Nicholas Alexander Roach (born June 16, 1985) is a former American football linebacker of the National Football League (NFL). He was signed by the San Diego Chargers as an undrafted free agent in 2007. He played college football at Northwestern.

Roach also played for the Chicago Bears and Oakland Raiders.

Early years 
Roach attended high school at Milwaukee Lutheran High School in Milwaukee, Wisconsin where he lettered in football, basketball, and track.

College career 
Roach attended Northwestern (2003–06) where he started 32 career games. He finished his career with 241 tackles, 9.0 sacks, 16 TFLs and 2 interceptions. He was named Academic All-Big Ten and team co-MVP as a senior despite having his season cut short due to a broken leg.

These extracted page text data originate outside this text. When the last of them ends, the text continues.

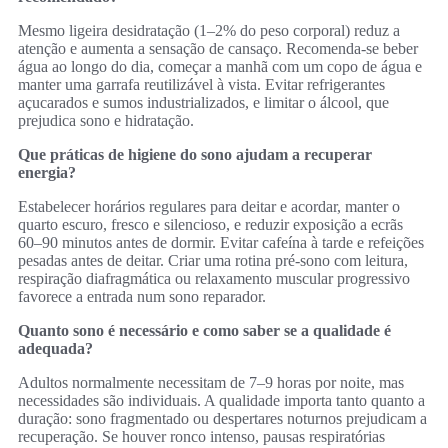
Mesmo ligeira desidratação (1–2% do peso corporal) reduz a
atenção e aumenta a sensação de cansaço. Recomenda‑se beber
água ao longo do dia, começar a manhã com um copo de água e
manter uma garrafa reutilizável à vista. Evitar refrigerantes
açucarados e sumos industrializados, e limitar o álcool, que
prejudica sono e hidratação.
Que práticas de higiene do sono ajudam a recuperar
energia?
Estabelecer horários regulares para deitar e acordar, manter o
quarto escuro, fresco e silencioso, e reduzir exposição a ecrãs
60–90 minutos antes de dormir. Evitar cafeína à tarde e refeições
pesadas antes de deitar. Criar uma rotina pré‑sono com leitura,
respiração diafragmática ou relaxamento muscular progressivo
favorece a entrada num sono reparador.
Quanto sono é necessário e como saber se a qualidade é
adequada?
Adultos normalmente necessitam de 7–9 horas por noite, mas
necessidades são individuais. A qualidade importa tanto quanto a
duração: sono fragmentado ou despertares noturnos prejudicam a
recuperação. Se houver ronco intenso, pausas respiratórias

He led the Wildcats with 62 tackles despite playing in just eight games in 2006. He was Northwestern’s second-leading tackler as a junior with 77 stops, Roach earned NGN Defensive Newcomer of the Year Award as a sophomore after finishing second on the team with 7.5 TFLs. He played in all 13 games as a freshman.

Professional career

Chicago Bears
Roach went undrafted in 2007 and was signed by the Chicago Bears after being cut from the Chargers. That season, he played in only 3 games, starting none.  In 2008, he saw increased playing time, starting nine games and tallying 28 solo tackles in addition to nine assists.  2009 saw Roach make his biggest impact yet on defense, starting 15 games for the Bears.  He had 54 solo tackles, 28 assists, two sacks and three fumble recoveries.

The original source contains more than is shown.